-- DATASET RECORDS follows --

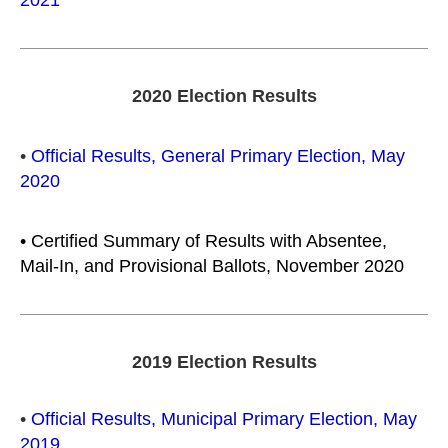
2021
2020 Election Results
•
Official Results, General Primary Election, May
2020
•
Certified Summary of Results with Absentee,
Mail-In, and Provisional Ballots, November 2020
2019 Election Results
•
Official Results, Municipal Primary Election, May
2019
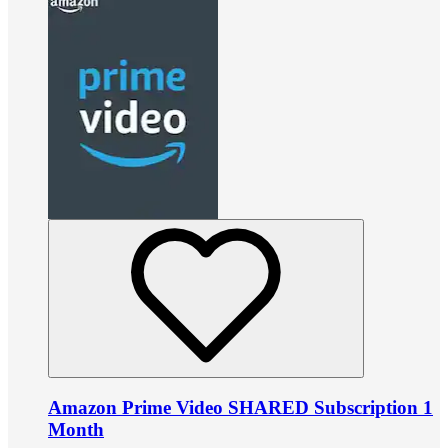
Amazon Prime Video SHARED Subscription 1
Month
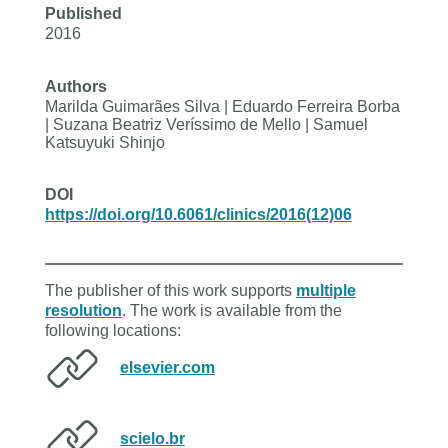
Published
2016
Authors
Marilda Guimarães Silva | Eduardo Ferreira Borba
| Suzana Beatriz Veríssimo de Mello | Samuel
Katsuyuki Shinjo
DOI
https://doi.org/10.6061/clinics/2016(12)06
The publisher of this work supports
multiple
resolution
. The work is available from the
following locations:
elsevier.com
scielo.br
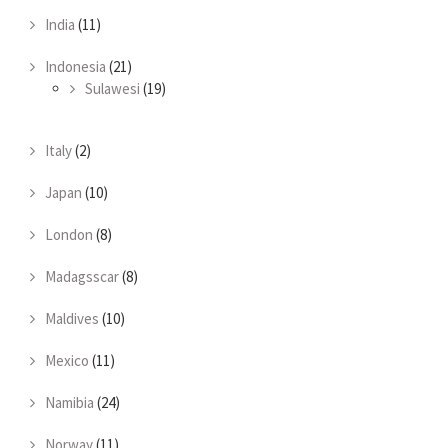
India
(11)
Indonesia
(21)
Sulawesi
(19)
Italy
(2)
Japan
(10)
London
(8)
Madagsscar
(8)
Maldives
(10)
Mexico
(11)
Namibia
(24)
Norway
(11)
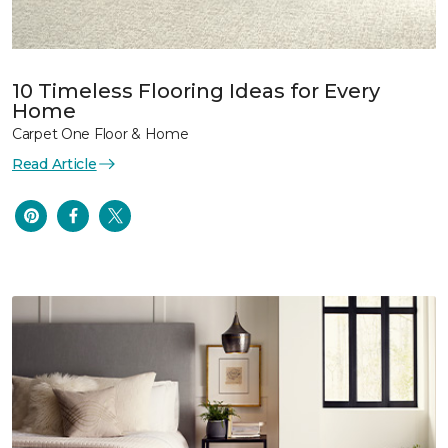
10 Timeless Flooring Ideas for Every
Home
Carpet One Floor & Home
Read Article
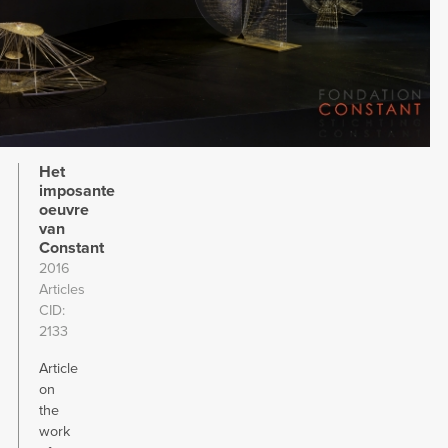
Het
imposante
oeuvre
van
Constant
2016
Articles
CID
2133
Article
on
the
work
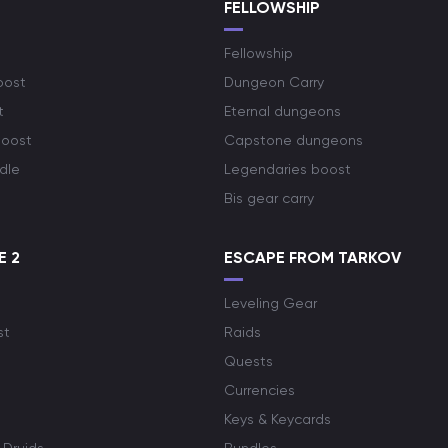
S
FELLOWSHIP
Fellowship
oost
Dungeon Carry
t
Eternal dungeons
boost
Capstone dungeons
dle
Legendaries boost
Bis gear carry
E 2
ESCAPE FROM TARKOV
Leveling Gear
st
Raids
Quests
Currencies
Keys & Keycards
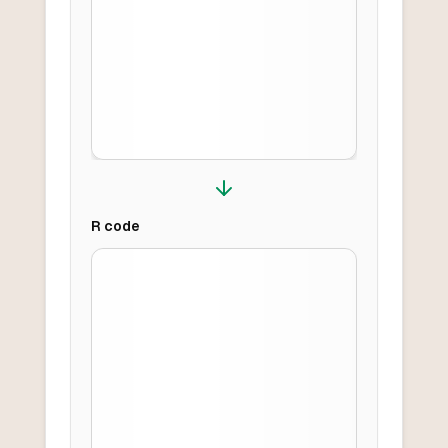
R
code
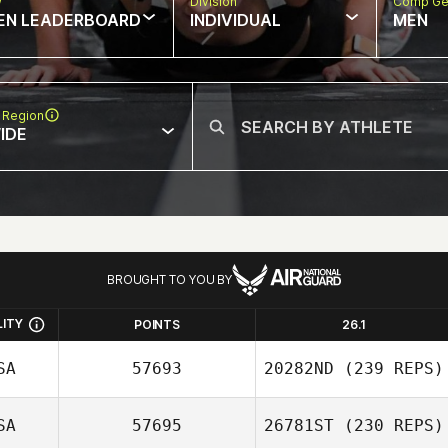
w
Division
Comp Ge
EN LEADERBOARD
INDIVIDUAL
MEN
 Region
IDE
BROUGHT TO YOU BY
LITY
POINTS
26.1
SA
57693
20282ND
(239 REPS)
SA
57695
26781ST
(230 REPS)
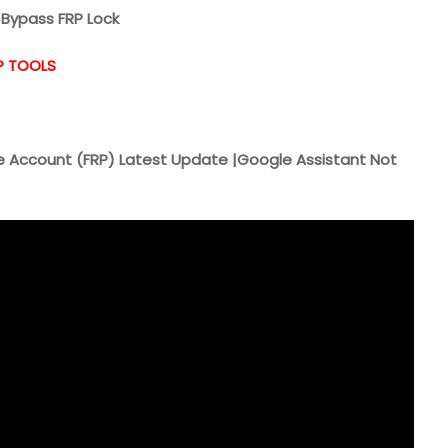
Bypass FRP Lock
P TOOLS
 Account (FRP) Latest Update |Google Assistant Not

-- DATASET RECORDS concluded --

* _WORK REQUIRED_
Copy each entry exactly, with no pictures.

* _TASK OUTPUT_
2021
2020 Election Results
•
Official Results, General Primary Election, May
2020
•
Certified Summary of Results with Absentee,
Mail-In, and Provisional Ballots, November 2020
2019 Election Results
•
Official Results, Municipal Primary Election, May
2019
Amazon Prime Video SHARED Subscription 1
Month
Published
2016
Authors
Marilda Guimarães Silva | Eduardo Ferreira Borba
| Suzana Beatriz Veríssimo de Mello | Samuel
Katsuyuki Shinjo
DOI
https://doi.org/10.6061/clinics/2016(12)06
The publisher of this work supports
multiple
resolution
. The work is available from the
following locations:
elsevier.com
scielo.br
India
(11)
Indonesia
(21)
Sulawesi
(19)
Italy
(2)
Japan
(10)
London
(8)
Madagsscar
(8)
Maldives
(10)
Mexico
(11)
Namibia
(24)
Norway
(11)
10 Timeless Flooring Ideas for Every
Home
Carpet One Floor & Home
Read Article
Het
imposante
oeuvre
van
Constant
2016
Articles
CID
2133
Article
on
the
work
S
FELLOWSHIP
Fellowship
oost
Dungeon Carry
t
Eternal dungeons
boost
Capstone dungeons
dle
Legendaries boost
Bis gear carry
E 2
ESCAPE FROM TARKOV
Leveling Gear
st
Raids
Quests
Currencies
Keys & Keycards
R
code
w
Division
Comp Ge
EN LEADERBOARD
INDIVIDUAL
MEN
 Region
IDE
BROUGHT TO YOU BY
LITY
POINTS
26.1
SA
57693
20282ND
(239 REPS)
SA
57695
26781ST
(230 REPS)
Bypass FRP Lock
P TOOLS
 Account (FRP) Latest Update |Google Assistant Not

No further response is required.